Beagle is fascinated by the thought process of his villains. Citing a quote from a cousin of his who's also an actor: "The thing you have to remember is that a villain is not a villain to himself. He never wakes up in the morning and says, 'Well, here goes for another nice day of setting fire to orphan's homes and kicking grandmothers down stairs.' It's not like that. The villain has his reasons, and though they might suck from the outside perspective, they're perfectly good to him. 'It's lamentable that these people keep getting in my way and I have to kill them... You think I enjoy this? I don't enjoy this, but it's just... I gotta do this to do what I have to do.'"

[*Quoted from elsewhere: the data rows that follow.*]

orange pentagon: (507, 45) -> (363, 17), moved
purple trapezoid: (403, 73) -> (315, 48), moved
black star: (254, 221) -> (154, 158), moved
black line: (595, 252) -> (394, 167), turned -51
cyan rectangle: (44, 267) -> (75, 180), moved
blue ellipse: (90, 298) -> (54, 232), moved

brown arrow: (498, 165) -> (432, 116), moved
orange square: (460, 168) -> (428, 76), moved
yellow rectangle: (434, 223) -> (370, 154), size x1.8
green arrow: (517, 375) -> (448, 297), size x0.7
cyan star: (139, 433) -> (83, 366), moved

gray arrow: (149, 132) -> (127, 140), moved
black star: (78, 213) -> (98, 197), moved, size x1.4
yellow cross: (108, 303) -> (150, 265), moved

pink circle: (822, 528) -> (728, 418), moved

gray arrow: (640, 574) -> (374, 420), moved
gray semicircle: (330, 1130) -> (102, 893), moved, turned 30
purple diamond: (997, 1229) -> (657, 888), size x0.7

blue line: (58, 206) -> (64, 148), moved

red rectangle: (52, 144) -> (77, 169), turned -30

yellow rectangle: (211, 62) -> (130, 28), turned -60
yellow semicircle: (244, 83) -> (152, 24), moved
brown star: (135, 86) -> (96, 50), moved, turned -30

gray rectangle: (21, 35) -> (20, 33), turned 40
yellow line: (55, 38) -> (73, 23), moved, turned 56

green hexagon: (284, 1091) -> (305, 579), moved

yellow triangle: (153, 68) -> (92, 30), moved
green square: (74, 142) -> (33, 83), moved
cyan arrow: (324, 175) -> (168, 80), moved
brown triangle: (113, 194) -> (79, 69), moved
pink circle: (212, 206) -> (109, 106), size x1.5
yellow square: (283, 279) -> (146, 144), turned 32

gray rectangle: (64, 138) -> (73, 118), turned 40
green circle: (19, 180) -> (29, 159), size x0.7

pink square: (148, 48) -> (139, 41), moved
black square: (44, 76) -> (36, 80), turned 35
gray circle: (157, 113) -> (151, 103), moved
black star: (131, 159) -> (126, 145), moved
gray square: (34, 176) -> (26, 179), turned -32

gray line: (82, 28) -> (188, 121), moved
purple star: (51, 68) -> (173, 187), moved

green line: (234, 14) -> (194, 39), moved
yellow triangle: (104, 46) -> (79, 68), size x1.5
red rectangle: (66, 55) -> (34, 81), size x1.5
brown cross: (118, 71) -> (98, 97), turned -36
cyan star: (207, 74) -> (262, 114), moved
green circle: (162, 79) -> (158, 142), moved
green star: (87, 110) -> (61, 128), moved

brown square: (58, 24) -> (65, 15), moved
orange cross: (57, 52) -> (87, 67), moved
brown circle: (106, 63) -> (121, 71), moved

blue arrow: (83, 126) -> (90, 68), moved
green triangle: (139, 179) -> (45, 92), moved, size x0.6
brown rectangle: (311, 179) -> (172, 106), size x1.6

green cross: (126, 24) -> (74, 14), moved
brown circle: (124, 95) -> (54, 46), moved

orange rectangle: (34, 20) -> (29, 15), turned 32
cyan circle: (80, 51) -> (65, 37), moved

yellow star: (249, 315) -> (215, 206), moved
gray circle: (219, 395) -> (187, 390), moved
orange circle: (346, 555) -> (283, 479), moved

Beagle is genuinely approachable and incredibly easy to talk to, neither saying too much or too little, and always has an interesting story at hand. But there comes a point when anyone can get tired of smiling and small talk. "I've said to Connor [Beagle's editor and friend], 'OK, I've been adorable all day, now I need to go out and kick something.'" When I noted that many gamers approach games like Horizons in order to "kick something," he laughed and nodded assent. But the longtime author seems displeased with how aimlessly violent some MMOs have become. From a storyteller's point-of-view, not having been inculcated with graphical videogame violence since the 1980s, I imagine that going out and killing 20 beetles, rats, and snakes and taking away only experience would look kind of sadistic- a dark mental recipe for future psychopaths. Fortunately we don't identify ourselves that closely with videogame heroes, but still, I imagine Beagle's quest and storyline work will be less "kill 20 blightrats" than to immerse yourself in the environment, following the clues that lead you ultimately to an enemy deserving of an untimely demise.